**What is expected**. For each line of the listing that includes the word "naar", show the whole line.

**Provided records**.
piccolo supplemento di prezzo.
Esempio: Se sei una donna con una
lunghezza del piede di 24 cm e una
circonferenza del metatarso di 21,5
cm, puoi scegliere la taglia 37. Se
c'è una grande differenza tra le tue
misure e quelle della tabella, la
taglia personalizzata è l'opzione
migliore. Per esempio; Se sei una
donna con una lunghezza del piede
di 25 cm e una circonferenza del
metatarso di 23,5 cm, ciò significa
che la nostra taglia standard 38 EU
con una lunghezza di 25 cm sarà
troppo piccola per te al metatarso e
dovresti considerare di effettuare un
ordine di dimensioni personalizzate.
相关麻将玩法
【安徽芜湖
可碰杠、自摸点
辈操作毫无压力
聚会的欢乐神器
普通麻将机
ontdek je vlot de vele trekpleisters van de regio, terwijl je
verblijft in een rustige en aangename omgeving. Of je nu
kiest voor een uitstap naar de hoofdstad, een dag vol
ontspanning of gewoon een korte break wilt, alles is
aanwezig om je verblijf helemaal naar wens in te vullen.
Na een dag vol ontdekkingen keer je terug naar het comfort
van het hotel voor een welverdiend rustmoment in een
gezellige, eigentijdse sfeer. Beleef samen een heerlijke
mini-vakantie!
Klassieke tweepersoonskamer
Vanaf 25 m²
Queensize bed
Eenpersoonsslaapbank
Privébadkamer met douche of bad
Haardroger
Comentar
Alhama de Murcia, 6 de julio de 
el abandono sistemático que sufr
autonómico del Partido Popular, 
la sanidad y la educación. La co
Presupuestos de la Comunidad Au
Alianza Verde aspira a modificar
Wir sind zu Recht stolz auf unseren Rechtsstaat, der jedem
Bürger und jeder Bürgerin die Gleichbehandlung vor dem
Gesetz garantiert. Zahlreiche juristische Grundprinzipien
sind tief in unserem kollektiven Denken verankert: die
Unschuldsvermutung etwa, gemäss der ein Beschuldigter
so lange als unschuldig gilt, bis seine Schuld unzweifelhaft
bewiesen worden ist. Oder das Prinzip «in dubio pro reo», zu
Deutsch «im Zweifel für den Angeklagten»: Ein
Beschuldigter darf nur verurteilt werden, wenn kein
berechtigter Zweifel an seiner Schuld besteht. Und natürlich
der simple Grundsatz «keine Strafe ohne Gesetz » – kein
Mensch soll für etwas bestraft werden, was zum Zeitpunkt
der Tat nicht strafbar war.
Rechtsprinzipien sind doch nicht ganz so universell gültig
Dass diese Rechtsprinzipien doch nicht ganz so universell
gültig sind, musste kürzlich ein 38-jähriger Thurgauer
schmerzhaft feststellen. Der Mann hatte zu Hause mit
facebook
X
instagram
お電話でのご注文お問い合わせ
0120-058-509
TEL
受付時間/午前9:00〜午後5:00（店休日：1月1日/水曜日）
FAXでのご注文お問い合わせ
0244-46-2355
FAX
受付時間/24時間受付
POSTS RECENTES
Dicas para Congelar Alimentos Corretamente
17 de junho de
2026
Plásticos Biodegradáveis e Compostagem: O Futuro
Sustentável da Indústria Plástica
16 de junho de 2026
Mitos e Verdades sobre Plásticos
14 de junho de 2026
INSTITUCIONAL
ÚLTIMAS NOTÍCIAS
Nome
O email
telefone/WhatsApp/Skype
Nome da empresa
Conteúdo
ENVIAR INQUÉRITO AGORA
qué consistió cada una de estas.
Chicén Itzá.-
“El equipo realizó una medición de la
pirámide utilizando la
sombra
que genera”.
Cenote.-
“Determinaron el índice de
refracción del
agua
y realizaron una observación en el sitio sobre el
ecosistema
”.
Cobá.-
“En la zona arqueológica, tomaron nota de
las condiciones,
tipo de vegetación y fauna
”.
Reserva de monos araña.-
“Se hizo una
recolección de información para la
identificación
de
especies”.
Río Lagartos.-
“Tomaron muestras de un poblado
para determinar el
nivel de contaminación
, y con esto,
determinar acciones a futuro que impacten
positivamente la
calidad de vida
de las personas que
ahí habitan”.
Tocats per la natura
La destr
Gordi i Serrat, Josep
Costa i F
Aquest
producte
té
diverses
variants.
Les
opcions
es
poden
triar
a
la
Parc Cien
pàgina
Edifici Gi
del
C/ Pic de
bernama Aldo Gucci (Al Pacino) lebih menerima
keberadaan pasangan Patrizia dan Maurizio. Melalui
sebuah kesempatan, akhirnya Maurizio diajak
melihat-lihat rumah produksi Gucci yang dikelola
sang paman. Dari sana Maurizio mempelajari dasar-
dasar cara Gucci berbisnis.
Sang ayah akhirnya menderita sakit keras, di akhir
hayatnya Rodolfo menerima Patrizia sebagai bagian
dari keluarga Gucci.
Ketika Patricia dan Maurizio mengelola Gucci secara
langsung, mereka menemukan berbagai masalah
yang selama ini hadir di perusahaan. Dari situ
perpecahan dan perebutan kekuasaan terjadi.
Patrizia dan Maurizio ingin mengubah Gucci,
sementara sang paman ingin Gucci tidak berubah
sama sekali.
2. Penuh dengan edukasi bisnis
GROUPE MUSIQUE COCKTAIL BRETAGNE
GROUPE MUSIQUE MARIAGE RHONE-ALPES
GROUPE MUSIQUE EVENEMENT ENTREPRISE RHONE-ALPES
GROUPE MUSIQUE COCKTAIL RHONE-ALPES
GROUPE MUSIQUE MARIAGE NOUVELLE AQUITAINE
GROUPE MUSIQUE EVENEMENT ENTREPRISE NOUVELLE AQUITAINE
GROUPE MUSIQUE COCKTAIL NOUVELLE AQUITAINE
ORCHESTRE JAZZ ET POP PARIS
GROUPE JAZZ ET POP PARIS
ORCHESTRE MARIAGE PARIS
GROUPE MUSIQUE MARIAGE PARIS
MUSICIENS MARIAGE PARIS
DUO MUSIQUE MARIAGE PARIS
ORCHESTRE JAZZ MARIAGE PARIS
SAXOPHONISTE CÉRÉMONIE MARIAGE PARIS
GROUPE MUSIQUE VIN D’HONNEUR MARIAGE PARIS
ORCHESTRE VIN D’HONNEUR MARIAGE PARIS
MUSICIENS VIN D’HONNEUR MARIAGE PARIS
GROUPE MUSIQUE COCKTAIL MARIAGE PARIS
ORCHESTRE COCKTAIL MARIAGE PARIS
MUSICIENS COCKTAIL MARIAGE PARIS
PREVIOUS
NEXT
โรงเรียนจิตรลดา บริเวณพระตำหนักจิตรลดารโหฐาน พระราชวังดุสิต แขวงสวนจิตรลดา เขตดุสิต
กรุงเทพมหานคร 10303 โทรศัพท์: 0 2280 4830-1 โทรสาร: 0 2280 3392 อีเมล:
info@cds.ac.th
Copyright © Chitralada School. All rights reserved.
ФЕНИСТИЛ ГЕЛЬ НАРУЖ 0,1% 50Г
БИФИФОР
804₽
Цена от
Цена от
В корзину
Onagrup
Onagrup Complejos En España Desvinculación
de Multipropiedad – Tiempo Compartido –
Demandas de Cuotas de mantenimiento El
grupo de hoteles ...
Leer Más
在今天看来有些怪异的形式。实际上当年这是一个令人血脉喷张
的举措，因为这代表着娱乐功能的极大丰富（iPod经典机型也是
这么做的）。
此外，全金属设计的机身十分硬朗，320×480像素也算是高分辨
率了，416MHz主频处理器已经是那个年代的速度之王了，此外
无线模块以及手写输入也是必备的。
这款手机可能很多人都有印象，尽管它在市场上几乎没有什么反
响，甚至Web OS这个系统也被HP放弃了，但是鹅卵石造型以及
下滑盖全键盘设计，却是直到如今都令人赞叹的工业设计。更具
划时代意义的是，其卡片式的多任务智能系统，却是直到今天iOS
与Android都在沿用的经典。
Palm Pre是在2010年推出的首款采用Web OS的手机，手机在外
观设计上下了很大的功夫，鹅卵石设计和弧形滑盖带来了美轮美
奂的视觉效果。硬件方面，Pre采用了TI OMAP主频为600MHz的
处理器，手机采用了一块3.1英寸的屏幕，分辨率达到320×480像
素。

**Exercise answer**.
kiest voor een uitstap naar de hoofdstad, een dag vol
aanwezig om je verblijf helemaal naar wens in te vullen.
Na een dag vol ontdekkingen keer je terug naar het comfort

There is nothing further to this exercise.